Voor de vakantiegangers die niet uit de DDR, Polen, Hongarije en andere landen achter het IJzeren Gordijn afkomstig waren, was het prijspeil juist een van de aantrekkelijke kanten van een vakantie aan de Joegoslavische kust. Hoewel het wel een gehannes was met veel bankbiljetten met nog veel meer nullen, lag het prijspeil een stuk lager dan in de landen van herkomst.

Leuk was ook dat de vakantie gaandeweg steeds goedkoper werd dankzij de hyperinflatie. Je kreeg steeds meer voor je mark, lire of gulden. En als je gebruik maakte van girocheques profiteerde je ook nog eens van het tijdsverschil tussen de datum van opname en de datum van afschrijving. Een beetje gênant was dit wel tegenover de vakantiegangers uit het Oostblok en de lokale bevolking, voor wie de inflatie geen pretje was.

De inkomensverschillen droegen mogelijk bij aan de soms ietwat grove wijze waarop de westerse gast werd bediend, vooral op terrasjes en in restaurants. Het plaatsen van een bestelling viel niet altijd mee en het negeren van gasten behoorde ongetwijfeld tot een van de lokale vermaken. Als je dan eindelijk een heer of dame aan je tafeltje had, volgde op het noemen van de door jou gewenste gerechten nogal eens 'Heute nicht' en eindigde het verhaal veelal met een 'Nur mixed grill'.

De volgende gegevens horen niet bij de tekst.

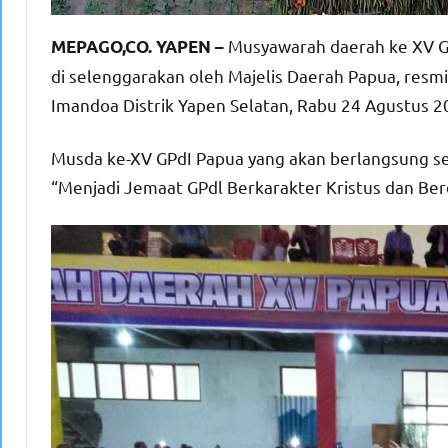
Musyawarah daerah ke XV Ger
MEPAGO,CO. YAPEN –
di selenggarakan oleh Majelis Daerah Papua, resmi 
Imandoa Distrik Yapen Selatan, Rabu 24 Agustus 2
Musda ke-XV GPdI Papua yang akan berlangsung s
“Menjadi Jemaat GPdl Berkarakter Kristus dan Be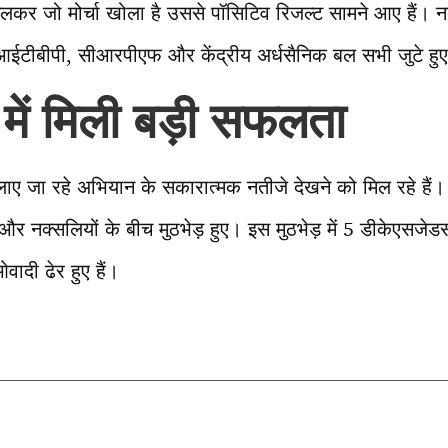
कर जो मोर्चा खोला है उससे पॉसिटिव रिजल्ट सामने आए हैं। नक
आईटीबीपी, सीआरपीएफ और केंद्रीय अर्धसैनिक बल सभी जुटे हुए 
 में मिली बड़ी सफलता
ए जा रहे अभियान के सकारात्मक नतीजे देखने को मिल रहे हैं। 1
ं और नक्सलियों के बीच मुठभेड़ हुए। इस मुठभेड़ में 5 डीकेएसजे
ादी ढेर हुए हैं।
T
l
r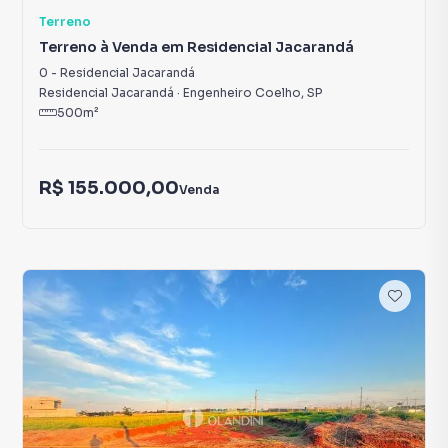
Terreno
Terreno à Venda em Residencial Jacarandá
0
-
Residencial Jacarandá
Residencial Jacarandá
·
Engenheiro Coelho
,
SP
500
m²
R$ 155.000,00
Venda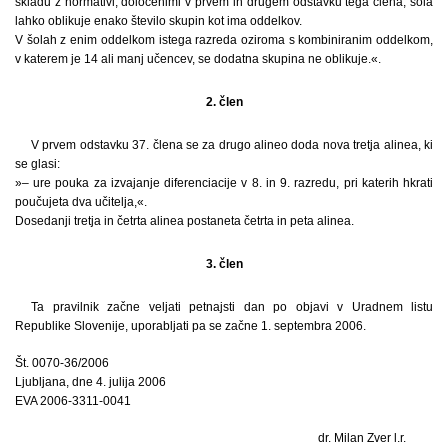
skladu z normativi, določenimi v prvem in drugem odstavku tega člena, šola
lahko oblikuje enako število skupin kot ima oddelkov.
V šolah z enim oddelkom istega razreda oziroma s kombiniranim oddelkom,
v katerem je 14 ali manj učencev, se dodatna skupina ne oblikuje.«.
2. člen
V prvem odstavku 37. člena se za drugo alineo doda nova tretja alinea, ki
se glasi:
»– ure pouka za izvajanje diferenciacije v 8. in 9. razredu, pri katerih hkrati
poučujeta dva učitelja,«.
Dosedanji tretja in četrta alinea postaneta četrta in peta alinea.
3. člen
Ta pravilnik začne veljati petnajsti dan po objavi v Uradnem listu
Republike Slovenije, uporabljati pa se začne 1. septembra 2006.
Št. 0070-36/2006
Ljubljana, dne 4. julija 2006
EVA 2006-3311-0041
dr. Milan Zver l.r.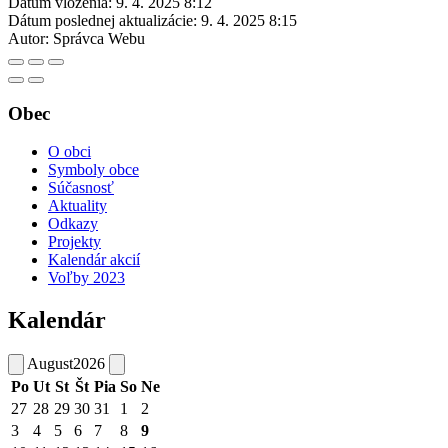
Dátum vloženia:
9. 4. 2025 8:12
Dátum poslednej aktualizácie:
9. 4. 2025 8:15
Autor:
Správca Webu
Obec
O obci
Symboly obce
Súčasnosť
Aktuality
Odkazy
Projekty
Kalendár akcií
Voľby 2023
Kalendár
August
2026
Po
Ut
St
Št
Pia
So
Ne
27
28
29
30
31
1
2
3
4
5
6
7
8
9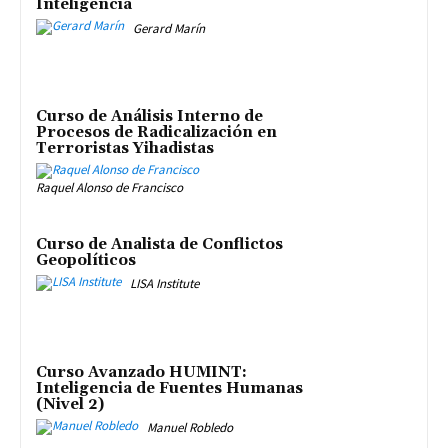
Inteligencia
Gerard Marín
Curso de Análisis Interno de
Procesos de Radicalización en
Terroristas Yihadistas
Raquel Alonso de Francisco
Curso de Analista de Conflictos
Geopolíticos
LISA Institute
Curso Avanzado HUMINT:
Inteligencia de Fuentes Humanas
(Nivel 2)
Manuel Robledo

Maar met een biertje erbij (BIP met zijn typische ietwat chemische smaak) nam je de beperkte keuzevrijheid al snel voor lief, evenals de niet-kloppende of uit een onleesbaar bedrag bestaande rekening - nema problema. De hemel bleef strakblauw, de zee lekker warm, het landschap fantastisch en over het algemeen waren de contacten tussen de gemiddelde Joegoslaaf en de gemiddelde vakantieganger bijzonder goed.